Come affrontate la necessità di produrre i videoclip per poter avere sia streams sia passaggi nelle radio-visioni?
Questa è la dolente nota. Se, da un lato, io girerei video tutti i giorni e chiaro che, dall’altro, questo costringe ad aumentare l’investimento nei confronti dell’artista. Non sempre è possibile realizzarli per tutte le canzoni.

Hai parlato di eterogeneità. Chi avete nel roster oggi?
Moltissimi artisti. Nell’ultimo anno abbiamo prodotto i Dharma Flowers, una rock band emiliana che ha partecipato anche a “Sanremo Rock”, Davide Dame, Benedetto un artista hip-hop di qualità internazionali ma anche l’ultimo lavoro di Alberto Foà, un cantautore che ha sulle spalle diverse decine di primavere (ride, nda) , Filippo Rovati ma anche Mattia Bonetti, RAMA e Agostino Celti.

 

Davide Dame Engine Records
Davide Dame è un rapper uno stile di scrittura ironico, auto ironico (courtesy of Engine Records)

Passiamo ora alla nota dolente, quella di un anno, il 2020, che ha messo la musica dal vivo al palo e ha bloccato una delle grandi chance che gli emergenti hanno di farsi conoscere.

Questo si somma a quanto ti dicevo prima, alla difficoltà attuale di trovare spazio all’interno dei club e dei locali in cui si suona musica dal vivo.

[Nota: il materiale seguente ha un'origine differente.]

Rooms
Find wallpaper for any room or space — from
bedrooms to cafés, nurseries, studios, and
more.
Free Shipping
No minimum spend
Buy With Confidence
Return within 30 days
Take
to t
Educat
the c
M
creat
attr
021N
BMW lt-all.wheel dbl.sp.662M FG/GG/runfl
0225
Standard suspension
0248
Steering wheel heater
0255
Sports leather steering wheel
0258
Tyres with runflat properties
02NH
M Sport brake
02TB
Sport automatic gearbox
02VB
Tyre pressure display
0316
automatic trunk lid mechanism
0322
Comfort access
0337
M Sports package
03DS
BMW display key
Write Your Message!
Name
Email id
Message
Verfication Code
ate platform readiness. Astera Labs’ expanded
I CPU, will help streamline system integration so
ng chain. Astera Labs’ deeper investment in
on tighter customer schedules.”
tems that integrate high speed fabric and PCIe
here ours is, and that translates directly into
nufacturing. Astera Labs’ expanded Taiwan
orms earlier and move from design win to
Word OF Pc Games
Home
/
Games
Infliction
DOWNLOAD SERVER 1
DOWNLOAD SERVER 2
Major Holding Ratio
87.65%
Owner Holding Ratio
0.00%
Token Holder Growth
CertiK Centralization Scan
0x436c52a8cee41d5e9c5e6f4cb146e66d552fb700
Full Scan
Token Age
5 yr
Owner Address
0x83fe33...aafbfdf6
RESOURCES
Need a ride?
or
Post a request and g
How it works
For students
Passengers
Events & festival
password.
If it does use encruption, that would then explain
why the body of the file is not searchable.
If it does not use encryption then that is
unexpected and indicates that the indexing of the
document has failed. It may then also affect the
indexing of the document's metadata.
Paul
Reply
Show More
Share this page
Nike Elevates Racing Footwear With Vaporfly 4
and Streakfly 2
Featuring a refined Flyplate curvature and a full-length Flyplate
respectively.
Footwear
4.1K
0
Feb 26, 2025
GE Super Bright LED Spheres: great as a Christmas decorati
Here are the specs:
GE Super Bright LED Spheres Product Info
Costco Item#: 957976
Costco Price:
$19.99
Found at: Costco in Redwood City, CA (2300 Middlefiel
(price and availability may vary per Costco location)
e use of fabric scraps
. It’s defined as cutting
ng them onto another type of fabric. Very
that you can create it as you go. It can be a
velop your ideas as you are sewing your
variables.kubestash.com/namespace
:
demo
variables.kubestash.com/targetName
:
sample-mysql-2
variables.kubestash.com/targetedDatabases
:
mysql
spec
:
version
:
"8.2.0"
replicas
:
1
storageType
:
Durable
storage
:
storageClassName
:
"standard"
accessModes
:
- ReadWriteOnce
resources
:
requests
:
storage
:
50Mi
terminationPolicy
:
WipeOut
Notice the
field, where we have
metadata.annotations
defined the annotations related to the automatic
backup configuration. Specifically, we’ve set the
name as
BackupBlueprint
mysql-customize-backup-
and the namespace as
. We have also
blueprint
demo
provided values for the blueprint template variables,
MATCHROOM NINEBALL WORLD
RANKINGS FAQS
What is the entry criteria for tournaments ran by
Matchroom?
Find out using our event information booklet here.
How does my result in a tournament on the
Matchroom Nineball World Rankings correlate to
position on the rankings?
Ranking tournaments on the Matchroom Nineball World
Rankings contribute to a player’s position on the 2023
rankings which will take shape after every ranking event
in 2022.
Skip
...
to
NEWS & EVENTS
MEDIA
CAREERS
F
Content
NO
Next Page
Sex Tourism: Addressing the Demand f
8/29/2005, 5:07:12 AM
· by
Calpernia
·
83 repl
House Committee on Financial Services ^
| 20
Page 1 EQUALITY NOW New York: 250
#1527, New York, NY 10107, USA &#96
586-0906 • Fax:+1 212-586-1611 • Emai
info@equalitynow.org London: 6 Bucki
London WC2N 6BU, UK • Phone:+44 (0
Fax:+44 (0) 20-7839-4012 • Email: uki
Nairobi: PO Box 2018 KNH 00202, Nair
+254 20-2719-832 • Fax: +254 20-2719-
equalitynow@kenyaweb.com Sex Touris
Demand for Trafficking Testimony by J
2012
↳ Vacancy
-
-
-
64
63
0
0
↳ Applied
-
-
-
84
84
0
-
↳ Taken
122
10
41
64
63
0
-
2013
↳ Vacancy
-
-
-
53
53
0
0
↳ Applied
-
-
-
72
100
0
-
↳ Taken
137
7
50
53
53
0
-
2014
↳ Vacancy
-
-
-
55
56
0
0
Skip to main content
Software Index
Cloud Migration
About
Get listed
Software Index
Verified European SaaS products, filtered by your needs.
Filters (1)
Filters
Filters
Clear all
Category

Nel nostro roster abbiamo diversi cantautori che vendevano i loro dischi ai concerti. Oggi abbiamo dirottato la distribuzione su Amazon e questo ci permette di raggiungere qualsiasi luogo del mondo e cercare di traghettare questo periodo.

Com’è possibile per uno sconosciuto proporvi la sua musica?
Basta inviare una mail a music@enginerecords.it, la nostra mail. Non serve un brano già finito anzi, preferiamo ricevere quello che una volta si chiamava demo, magari registrato nella propria stanzetta con lo smartphone.

È evidente che Engine Records vuole produrre buona musica e che, soprattutto, non cerca la musica che si auto omologa al mercato. Engine Records ha bisogno di sognare e preferisce farlo con i propri artisti.